» **PROMPT**: Give the count of lines in the records below that contain "декабря", and say nothing more.
====== GIVEN DATA
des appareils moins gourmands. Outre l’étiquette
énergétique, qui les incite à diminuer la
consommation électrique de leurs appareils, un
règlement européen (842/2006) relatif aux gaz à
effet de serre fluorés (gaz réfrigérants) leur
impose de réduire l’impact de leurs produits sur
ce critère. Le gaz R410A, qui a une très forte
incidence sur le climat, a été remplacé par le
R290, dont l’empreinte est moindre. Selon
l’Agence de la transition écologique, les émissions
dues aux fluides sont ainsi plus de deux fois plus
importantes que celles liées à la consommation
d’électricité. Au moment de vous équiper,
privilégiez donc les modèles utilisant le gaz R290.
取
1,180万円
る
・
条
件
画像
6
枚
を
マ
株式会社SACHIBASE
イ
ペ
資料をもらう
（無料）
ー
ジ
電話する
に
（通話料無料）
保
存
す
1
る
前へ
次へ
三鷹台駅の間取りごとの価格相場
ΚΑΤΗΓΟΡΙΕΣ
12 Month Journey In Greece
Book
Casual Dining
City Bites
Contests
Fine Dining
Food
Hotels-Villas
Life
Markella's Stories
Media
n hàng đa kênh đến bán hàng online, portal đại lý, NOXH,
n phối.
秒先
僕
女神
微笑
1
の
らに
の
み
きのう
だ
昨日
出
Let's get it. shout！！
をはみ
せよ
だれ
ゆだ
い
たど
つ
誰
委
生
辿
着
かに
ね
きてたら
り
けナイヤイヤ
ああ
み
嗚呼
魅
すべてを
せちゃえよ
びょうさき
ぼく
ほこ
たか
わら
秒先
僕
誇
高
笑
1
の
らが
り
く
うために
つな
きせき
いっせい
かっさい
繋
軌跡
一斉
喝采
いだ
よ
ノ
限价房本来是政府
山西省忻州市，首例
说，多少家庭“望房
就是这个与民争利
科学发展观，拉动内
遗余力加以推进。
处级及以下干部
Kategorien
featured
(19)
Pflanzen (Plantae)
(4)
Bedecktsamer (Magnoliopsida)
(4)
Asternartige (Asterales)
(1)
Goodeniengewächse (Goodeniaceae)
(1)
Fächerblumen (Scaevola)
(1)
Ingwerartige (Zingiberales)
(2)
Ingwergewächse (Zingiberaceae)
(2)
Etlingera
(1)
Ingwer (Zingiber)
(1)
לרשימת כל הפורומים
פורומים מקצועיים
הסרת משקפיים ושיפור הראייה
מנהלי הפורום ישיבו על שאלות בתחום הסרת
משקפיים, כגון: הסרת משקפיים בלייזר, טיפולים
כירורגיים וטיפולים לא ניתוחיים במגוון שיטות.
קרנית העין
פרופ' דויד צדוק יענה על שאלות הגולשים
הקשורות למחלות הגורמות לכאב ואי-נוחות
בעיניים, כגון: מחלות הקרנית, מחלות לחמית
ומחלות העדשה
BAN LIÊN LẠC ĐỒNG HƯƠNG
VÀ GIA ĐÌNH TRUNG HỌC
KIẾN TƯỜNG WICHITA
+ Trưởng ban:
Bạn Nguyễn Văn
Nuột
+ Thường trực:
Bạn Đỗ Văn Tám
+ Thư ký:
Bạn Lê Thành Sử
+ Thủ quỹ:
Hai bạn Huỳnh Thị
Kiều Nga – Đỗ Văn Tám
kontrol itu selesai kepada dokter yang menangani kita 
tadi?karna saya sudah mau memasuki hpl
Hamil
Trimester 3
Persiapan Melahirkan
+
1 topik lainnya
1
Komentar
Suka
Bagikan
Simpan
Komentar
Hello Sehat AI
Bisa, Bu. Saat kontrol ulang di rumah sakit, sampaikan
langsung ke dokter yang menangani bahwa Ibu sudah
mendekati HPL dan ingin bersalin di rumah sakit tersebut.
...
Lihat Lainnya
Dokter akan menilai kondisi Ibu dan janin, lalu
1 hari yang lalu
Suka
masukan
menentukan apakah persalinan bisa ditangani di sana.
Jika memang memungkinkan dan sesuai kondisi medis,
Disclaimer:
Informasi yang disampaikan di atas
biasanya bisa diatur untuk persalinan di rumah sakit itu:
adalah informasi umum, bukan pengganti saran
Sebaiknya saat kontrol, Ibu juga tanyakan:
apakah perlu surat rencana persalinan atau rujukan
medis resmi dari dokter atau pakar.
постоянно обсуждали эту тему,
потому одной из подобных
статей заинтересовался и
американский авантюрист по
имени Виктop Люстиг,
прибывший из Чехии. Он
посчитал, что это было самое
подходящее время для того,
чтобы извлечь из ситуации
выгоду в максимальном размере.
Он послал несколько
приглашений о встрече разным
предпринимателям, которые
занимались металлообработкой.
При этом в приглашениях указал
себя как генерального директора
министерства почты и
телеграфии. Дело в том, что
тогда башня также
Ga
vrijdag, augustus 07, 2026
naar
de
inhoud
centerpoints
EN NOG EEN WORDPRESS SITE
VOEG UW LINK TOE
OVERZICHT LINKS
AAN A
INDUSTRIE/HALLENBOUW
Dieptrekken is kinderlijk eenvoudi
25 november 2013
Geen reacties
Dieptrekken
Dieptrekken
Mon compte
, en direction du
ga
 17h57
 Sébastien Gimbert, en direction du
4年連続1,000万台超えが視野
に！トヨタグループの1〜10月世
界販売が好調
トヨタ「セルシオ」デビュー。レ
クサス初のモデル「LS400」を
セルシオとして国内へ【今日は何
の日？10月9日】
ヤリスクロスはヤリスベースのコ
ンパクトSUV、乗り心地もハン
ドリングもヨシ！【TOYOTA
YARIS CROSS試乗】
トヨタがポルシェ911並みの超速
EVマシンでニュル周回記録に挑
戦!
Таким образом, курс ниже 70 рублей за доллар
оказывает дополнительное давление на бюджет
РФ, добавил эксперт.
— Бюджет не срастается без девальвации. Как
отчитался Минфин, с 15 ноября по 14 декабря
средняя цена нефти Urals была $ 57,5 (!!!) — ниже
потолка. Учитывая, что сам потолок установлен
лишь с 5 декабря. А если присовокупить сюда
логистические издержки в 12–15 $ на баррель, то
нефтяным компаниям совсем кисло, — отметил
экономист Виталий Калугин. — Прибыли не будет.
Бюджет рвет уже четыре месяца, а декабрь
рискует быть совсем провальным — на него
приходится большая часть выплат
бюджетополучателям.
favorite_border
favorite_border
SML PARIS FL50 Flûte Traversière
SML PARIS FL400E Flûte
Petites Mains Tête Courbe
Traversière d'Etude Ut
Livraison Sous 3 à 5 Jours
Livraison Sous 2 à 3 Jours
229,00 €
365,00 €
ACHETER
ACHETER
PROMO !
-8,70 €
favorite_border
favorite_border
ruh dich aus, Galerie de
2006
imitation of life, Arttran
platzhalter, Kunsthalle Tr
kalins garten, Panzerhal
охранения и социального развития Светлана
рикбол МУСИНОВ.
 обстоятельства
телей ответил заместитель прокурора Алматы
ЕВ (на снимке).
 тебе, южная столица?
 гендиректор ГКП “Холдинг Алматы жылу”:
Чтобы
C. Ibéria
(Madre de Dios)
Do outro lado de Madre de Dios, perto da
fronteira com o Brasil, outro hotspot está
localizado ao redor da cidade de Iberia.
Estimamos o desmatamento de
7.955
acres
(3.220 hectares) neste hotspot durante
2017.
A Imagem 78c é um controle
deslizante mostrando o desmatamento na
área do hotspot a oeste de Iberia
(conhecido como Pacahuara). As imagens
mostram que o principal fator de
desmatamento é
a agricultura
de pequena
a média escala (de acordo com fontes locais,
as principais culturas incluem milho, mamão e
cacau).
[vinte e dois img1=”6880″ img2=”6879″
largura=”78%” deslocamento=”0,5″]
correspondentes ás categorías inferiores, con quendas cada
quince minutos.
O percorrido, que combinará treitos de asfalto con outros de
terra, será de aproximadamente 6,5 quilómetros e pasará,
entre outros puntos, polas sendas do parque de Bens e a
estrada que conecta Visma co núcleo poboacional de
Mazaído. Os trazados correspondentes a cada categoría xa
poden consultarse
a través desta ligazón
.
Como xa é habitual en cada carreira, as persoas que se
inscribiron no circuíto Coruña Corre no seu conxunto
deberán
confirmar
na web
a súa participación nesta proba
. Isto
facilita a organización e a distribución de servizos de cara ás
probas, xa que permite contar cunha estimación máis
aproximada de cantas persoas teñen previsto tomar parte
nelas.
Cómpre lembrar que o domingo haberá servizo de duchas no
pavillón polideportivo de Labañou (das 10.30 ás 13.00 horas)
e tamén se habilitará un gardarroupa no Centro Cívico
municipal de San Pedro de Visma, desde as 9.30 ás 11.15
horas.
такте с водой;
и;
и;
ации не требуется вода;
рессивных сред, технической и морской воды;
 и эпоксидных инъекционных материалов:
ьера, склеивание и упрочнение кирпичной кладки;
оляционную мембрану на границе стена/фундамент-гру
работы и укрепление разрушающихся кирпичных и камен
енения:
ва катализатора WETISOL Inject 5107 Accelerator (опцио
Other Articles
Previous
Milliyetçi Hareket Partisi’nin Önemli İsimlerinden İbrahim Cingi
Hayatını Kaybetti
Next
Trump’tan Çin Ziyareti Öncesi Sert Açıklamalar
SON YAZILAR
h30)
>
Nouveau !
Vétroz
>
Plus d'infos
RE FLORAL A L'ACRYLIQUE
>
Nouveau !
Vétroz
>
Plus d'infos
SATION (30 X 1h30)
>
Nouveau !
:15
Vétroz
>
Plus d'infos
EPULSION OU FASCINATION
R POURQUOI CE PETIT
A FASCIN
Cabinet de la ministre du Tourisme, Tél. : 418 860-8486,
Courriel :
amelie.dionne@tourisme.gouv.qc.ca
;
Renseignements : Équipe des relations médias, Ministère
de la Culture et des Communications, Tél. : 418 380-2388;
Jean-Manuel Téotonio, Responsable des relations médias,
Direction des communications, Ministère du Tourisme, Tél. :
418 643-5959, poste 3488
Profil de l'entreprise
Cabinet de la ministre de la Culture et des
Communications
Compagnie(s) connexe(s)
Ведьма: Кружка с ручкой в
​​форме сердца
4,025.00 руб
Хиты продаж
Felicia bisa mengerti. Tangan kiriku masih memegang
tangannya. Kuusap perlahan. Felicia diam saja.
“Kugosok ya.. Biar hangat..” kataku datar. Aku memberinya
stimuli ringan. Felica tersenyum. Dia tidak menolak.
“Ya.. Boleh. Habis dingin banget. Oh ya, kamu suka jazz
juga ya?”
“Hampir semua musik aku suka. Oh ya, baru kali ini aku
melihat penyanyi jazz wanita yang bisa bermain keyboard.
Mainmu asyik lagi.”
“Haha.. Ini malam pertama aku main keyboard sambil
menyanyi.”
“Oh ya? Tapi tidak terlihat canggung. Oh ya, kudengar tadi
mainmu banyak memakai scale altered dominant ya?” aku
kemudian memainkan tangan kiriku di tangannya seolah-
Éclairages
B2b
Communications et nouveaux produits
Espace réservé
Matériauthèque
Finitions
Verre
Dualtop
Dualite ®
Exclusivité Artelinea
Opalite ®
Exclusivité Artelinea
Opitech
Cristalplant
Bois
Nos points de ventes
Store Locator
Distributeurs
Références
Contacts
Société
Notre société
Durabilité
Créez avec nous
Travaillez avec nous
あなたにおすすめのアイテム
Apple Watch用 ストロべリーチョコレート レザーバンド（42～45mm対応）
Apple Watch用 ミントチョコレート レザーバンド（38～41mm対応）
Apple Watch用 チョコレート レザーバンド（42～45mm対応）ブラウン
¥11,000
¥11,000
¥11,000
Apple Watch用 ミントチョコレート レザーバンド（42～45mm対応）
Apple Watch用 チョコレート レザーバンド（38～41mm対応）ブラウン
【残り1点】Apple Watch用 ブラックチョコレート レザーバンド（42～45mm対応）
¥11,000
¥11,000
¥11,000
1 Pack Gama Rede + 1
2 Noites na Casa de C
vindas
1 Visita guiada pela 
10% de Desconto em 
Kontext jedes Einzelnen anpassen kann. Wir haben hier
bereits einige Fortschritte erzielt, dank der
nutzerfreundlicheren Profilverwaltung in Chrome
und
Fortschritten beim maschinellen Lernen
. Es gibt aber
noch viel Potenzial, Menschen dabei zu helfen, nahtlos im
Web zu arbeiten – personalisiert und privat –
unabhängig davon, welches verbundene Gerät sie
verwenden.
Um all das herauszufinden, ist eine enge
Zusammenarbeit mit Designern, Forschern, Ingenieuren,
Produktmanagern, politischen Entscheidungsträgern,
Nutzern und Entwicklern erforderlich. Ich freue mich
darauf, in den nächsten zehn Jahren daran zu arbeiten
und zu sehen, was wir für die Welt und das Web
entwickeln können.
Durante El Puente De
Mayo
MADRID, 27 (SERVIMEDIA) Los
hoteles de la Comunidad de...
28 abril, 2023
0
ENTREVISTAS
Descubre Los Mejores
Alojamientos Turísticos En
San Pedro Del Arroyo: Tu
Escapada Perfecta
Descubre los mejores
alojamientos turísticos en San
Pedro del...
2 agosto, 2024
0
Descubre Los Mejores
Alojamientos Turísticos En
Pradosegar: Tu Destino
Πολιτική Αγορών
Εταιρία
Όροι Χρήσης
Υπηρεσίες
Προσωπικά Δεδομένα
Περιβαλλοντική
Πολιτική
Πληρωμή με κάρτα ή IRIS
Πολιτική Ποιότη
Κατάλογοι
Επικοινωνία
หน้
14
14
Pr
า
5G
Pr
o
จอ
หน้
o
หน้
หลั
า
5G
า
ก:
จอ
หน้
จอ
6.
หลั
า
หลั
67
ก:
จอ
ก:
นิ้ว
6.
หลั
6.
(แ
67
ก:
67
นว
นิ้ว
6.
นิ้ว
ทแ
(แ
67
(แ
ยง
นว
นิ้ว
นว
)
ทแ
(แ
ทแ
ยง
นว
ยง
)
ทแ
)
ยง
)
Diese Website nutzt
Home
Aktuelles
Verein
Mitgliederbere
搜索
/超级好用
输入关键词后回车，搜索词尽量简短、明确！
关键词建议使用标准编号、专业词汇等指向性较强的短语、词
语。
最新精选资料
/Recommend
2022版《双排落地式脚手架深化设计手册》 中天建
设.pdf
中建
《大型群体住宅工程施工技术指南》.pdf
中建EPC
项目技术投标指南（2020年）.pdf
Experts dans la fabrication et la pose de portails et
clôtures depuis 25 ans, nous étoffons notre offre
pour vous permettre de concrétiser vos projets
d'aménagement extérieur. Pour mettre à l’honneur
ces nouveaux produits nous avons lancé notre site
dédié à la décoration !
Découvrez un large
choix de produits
============
» **SOLUTION**: 2